INPUT FOR THIS TASK: Begin

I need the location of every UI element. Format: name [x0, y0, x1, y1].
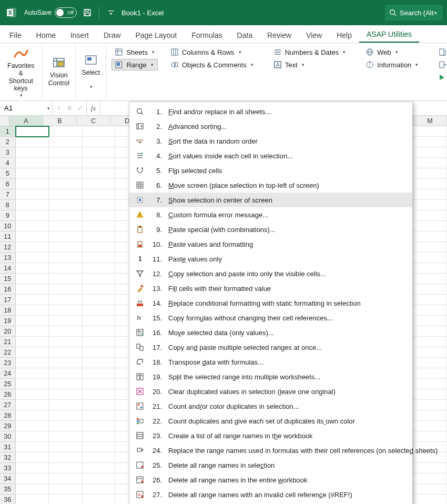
namebox-dropdown-icon[interactable]: ▾ [47, 106, 50, 111]
cell[interactable] [16, 263, 49, 274]
column-header[interactable]: B [43, 116, 77, 126]
menu-item-24[interactable]: 24.Replace the range names used in formu… [129, 443, 412, 458]
cell[interactable] [16, 463, 49, 473]
cell[interactable] [414, 168, 447, 179]
row-header[interactable]: 4 [0, 158, 16, 168]
range-menu[interactable]: Range▾ [111, 59, 157, 70]
tab-asap-utilities[interactable]: ASAP Utilities [359, 26, 419, 43]
row-header[interactable]: 1 [0, 126, 16, 137]
row-header[interactable]: 10 [0, 221, 16, 231]
cell[interactable] [414, 326, 447, 337]
tab-page-layout[interactable]: Page Layout [128, 27, 185, 43]
row-header[interactable]: 16 [0, 284, 16, 295]
cell[interactable] [49, 379, 82, 389]
cell[interactable] [82, 316, 115, 326]
row-header[interactable]: 18 [0, 305, 16, 316]
cell[interactable] [414, 368, 447, 379]
cell[interactable] [414, 295, 447, 305]
row-header[interactable]: 7 [0, 189, 16, 200]
cell[interactable] [49, 189, 82, 200]
cell[interactable] [414, 253, 447, 263]
row-header[interactable]: 25 [0, 379, 16, 389]
cell[interactable] [49, 452, 82, 463]
cell[interactable] [82, 452, 115, 463]
menu-item-11[interactable]: 111.Paste values only [129, 251, 412, 266]
cell[interactable] [414, 358, 447, 368]
cell[interactable] [16, 495, 49, 504]
menu-item-12[interactable]: 12.Copy selection and paste into only th… [129, 266, 412, 281]
cell[interactable] [82, 231, 115, 242]
cell[interactable] [414, 389, 447, 400]
cell[interactable] [82, 126, 115, 137]
start-menu[interactable]: Start▾ [435, 72, 447, 83]
cell[interactable] [16, 421, 49, 431]
cell[interactable] [82, 431, 115, 442]
cell[interactable] [82, 179, 115, 189]
objects-comments-menu[interactable]: Objects & Comments▾ [167, 59, 257, 70]
cell[interactable] [82, 242, 115, 253]
cell[interactable] [49, 473, 82, 484]
cell[interactable] [414, 347, 447, 358]
information-menu[interactable]: Information▾ [362, 59, 421, 70]
cell[interactable] [414, 242, 447, 253]
menu-item-6[interactable]: 6.Move screen (place selection in top-le… [129, 178, 412, 193]
cell[interactable] [16, 442, 49, 452]
cell[interactable] [82, 253, 115, 263]
menu-item-25[interactable]: 25.Delete all range names in selection [129, 458, 412, 472]
cell[interactable] [82, 358, 115, 368]
cell[interactable] [414, 231, 447, 242]
tab-formulas[interactable]: Formulas [184, 27, 229, 43]
cell[interactable] [49, 347, 82, 358]
menu-item-23[interactable]: 23.Create a list of all range names in t… [129, 428, 412, 443]
row-header[interactable]: 11 [0, 231, 16, 242]
cell[interactable] [82, 200, 115, 210]
menu-item-4[interactable]: 4.Sort values inside each cell in select… [129, 148, 412, 163]
cell[interactable] [49, 126, 82, 137]
column-header[interactable]: M [413, 116, 447, 126]
cell[interactable] [414, 210, 447, 221]
row-header[interactable]: 33 [0, 463, 16, 473]
cell[interactable] [414, 274, 447, 284]
cell[interactable] [414, 379, 447, 389]
cell[interactable] [414, 158, 447, 168]
cell[interactable] [16, 253, 49, 263]
cell[interactable] [16, 452, 49, 463]
tab-draw[interactable]: Draw [96, 27, 128, 43]
cell[interactable] [16, 305, 49, 316]
row-header[interactable]: 19 [0, 316, 16, 326]
row-header[interactable]: 30 [0, 431, 16, 442]
cell[interactable] [82, 305, 115, 316]
favorites-shortcut-keys-button[interactable]: Favorites & Shortcut keys▾ [4, 45, 37, 100]
web-menu[interactable]: Web▾ [362, 46, 421, 58]
cell[interactable] [82, 284, 115, 295]
enter-formula-icon[interactable]: ✓ [75, 104, 85, 112]
cell[interactable] [16, 316, 49, 326]
text-menu[interactable]: A Text▾ [270, 59, 349, 70]
tab-view[interactable]: View [299, 27, 329, 43]
row-header[interactable]: 15 [0, 274, 16, 284]
cell[interactable] [49, 410, 82, 421]
cell[interactable] [16, 189, 49, 200]
menu-item-19[interactable]: 19.Split the selected range into multipl… [129, 369, 412, 384]
cell[interactable] [16, 242, 49, 253]
column-header[interactable]: C [77, 116, 110, 126]
menu-item-7[interactable]: 7.Show selection in center of screen [129, 193, 412, 207]
cell[interactable] [414, 410, 447, 421]
menu-item-8[interactable]: 8.Custom formula error message... [129, 207, 412, 222]
cell[interactable] [49, 484, 82, 495]
cell[interactable] [82, 389, 115, 400]
cell[interactable] [49, 274, 82, 284]
cell[interactable] [16, 431, 49, 442]
menu-item-15[interactable]: fx15.Copy formulas without changing thei… [129, 310, 412, 325]
cell[interactable] [16, 326, 49, 337]
menu-item-10[interactable]: 10.Paste values and formatting [129, 237, 412, 251]
row-header[interactable]: 8 [0, 200, 16, 210]
select-button[interactable]: Select▾ [80, 45, 101, 98]
cell[interactable] [16, 284, 49, 295]
cell[interactable] [49, 295, 82, 305]
row-header[interactable]: 23 [0, 358, 16, 368]
menu-item-20[interactable]: 20.Clear duplicated values in selection … [129, 384, 412, 399]
name-box[interactable]: ▾ [0, 101, 53, 115]
cell[interactable] [414, 147, 447, 158]
import-menu[interactable]: Import [435, 46, 447, 58]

INPUT FOR THIS TASK: End

WORK TO COMPLETE: Set the listing down in full and exactly. Pictures within it should not appear in the copy.

TASK ANSWER:
I need the location of every UI element. Format: name [x0, y0, x1, y1].
namebox-dropdown-icon[interactable]: ▾ [47, 106, 50, 111]
cell[interactable] [16, 263, 49, 274]
column-header[interactable]: B [43, 116, 77, 126]
menu-item-24[interactable]: 24.Replace the range names used in formu… [129, 443, 412, 458]
cell[interactable] [16, 463, 49, 473]
cell[interactable] [414, 168, 447, 179]
row-header[interactable]: 4 [0, 158, 16, 168]
range-menu[interactable]: Range▾ [111, 59, 157, 70]
tab-asap-utilities[interactable]: ASAP Utilities [359, 26, 419, 43]
row-header[interactable]: 1 [0, 126, 16, 137]
row-header[interactable]: 10 [0, 221, 16, 231]
cell[interactable] [414, 326, 447, 337]
tab-page-layout[interactable]: Page Layout [128, 27, 185, 43]
row-header[interactable]: 16 [0, 284, 16, 295]
cell[interactable] [49, 379, 82, 389]
cell[interactable] [82, 316, 115, 326]
row-header[interactable]: 18 [0, 305, 16, 316]
cell[interactable] [414, 368, 447, 379]
cell[interactable] [414, 295, 447, 305]
row-header[interactable]: 7 [0, 189, 16, 200]
cell[interactable] [49, 189, 82, 200]
cell[interactable] [414, 253, 447, 263]
row-header[interactable]: 25 [0, 379, 16, 389]
cell[interactable] [49, 452, 82, 463]
cell[interactable] [82, 452, 115, 463]
menu-item-11[interactable]: 111.Paste values only [129, 251, 412, 266]
cell[interactable] [414, 358, 447, 368]
cell[interactable] [16, 495, 49, 504]
menu-item-12[interactable]: 12.Copy selection and paste into only th… [129, 266, 412, 281]
cell[interactable] [82, 231, 115, 242]
cell[interactable] [414, 389, 447, 400]
cell[interactable] [82, 126, 115, 137]
start-menu[interactable]: Start▾ [435, 72, 447, 83]
cell[interactable] [16, 421, 49, 431]
cell[interactable] [82, 431, 115, 442]
cell[interactable] [82, 179, 115, 189]
objects-comments-menu[interactable]: Objects & Comments▾ [167, 59, 257, 70]
cell[interactable] [82, 242, 115, 253]
cell[interactable] [49, 473, 82, 484]
cell[interactable] [414, 347, 447, 358]
information-menu[interactable]: Information▾ [362, 59, 421, 70]
cell[interactable] [414, 242, 447, 253]
menu-item-6[interactable]: 6.Move screen (place selection in top-le… [129, 178, 412, 193]
cell[interactable] [16, 442, 49, 452]
cell[interactable] [82, 253, 115, 263]
menu-item-25[interactable]: 25.Delete all range names in selection [129, 458, 412, 472]
cell[interactable] [82, 358, 115, 368]
cell[interactable] [414, 231, 447, 242]
tab-formulas[interactable]: Formulas [184, 27, 229, 43]
cell[interactable] [49, 347, 82, 358]
menu-item-23[interactable]: 23.Create a list of all range names in t… [129, 428, 412, 443]
row-header[interactable]: 11 [0, 231, 16, 242]
cell[interactable] [82, 200, 115, 210]
menu-item-4[interactable]: 4.Sort values inside each cell in select… [129, 148, 412, 163]
cell[interactable] [49, 126, 82, 137]
column-header[interactable]: M [413, 116, 447, 126]
cell[interactable] [414, 210, 447, 221]
row-header[interactable]: 33 [0, 463, 16, 473]
cell[interactable] [414, 274, 447, 284]
cell[interactable] [414, 379, 447, 389]
cell[interactable] [414, 158, 447, 168]
cell[interactable] [16, 253, 49, 263]
cell[interactable] [16, 452, 49, 463]
tab-draw[interactable]: Draw [96, 27, 128, 43]
cell[interactable] [16, 305, 49, 316]
row-header[interactable]: 19 [0, 316, 16, 326]
row-header[interactable]: 30 [0, 431, 16, 442]
cell[interactable] [82, 305, 115, 316]
favorites-shortcut-keys-button[interactable]: Favorites & Shortcut keys▾ [4, 45, 37, 100]
web-menu[interactable]: Web▾ [362, 46, 421, 58]
cell[interactable] [82, 284, 115, 295]
enter-formula-icon[interactable]: ✓ [75, 104, 85, 112]
cell[interactable] [16, 316, 49, 326]
text-menu[interactable]: A Text▾ [270, 59, 349, 70]
tab-view[interactable]: View [299, 27, 329, 43]
row-header[interactable]: 15 [0, 274, 16, 284]
cell[interactable] [49, 410, 82, 421]
cell[interactable] [16, 189, 49, 200]
menu-item-19[interactable]: 19.Split the selected range into multipl… [129, 369, 412, 384]
cell[interactable] [16, 242, 49, 253]
column-header[interactable]: C [77, 116, 110, 126]
menu-item-7[interactable]: 7.Show selection in center of screen [129, 193, 412, 207]
cell[interactable] [414, 410, 447, 421]
menu-item-8[interactable]: 8.Custom formula error message... [129, 207, 412, 222]
cell[interactable] [49, 484, 82, 495]
cell[interactable] [82, 389, 115, 400]
cell[interactable] [49, 274, 82, 284]
cell[interactable] [16, 431, 49, 442]
menu-item-15[interactable]: fx15.Copy formulas without changing thei… [129, 310, 412, 325]
cell[interactable] [16, 326, 49, 337]
menu-item-10[interactable]: 10.Paste values and formatting [129, 237, 412, 251]
row-header[interactable]: 8 [0, 200, 16, 210]
select-button[interactable]: Select▾ [80, 45, 101, 98]
cell[interactable] [16, 284, 49, 295]
cell[interactable] [49, 295, 82, 305]
row-header[interactable]: 23 [0, 358, 16, 368]
menu-item-20[interactable]: 20.Clear duplicated values in selection … [129, 384, 412, 399]
name-box[interactable]: ▾ [0, 101, 53, 115]
cell[interactable] [414, 147, 447, 158]
import-menu[interactable]: Import [435, 46, 447, 58]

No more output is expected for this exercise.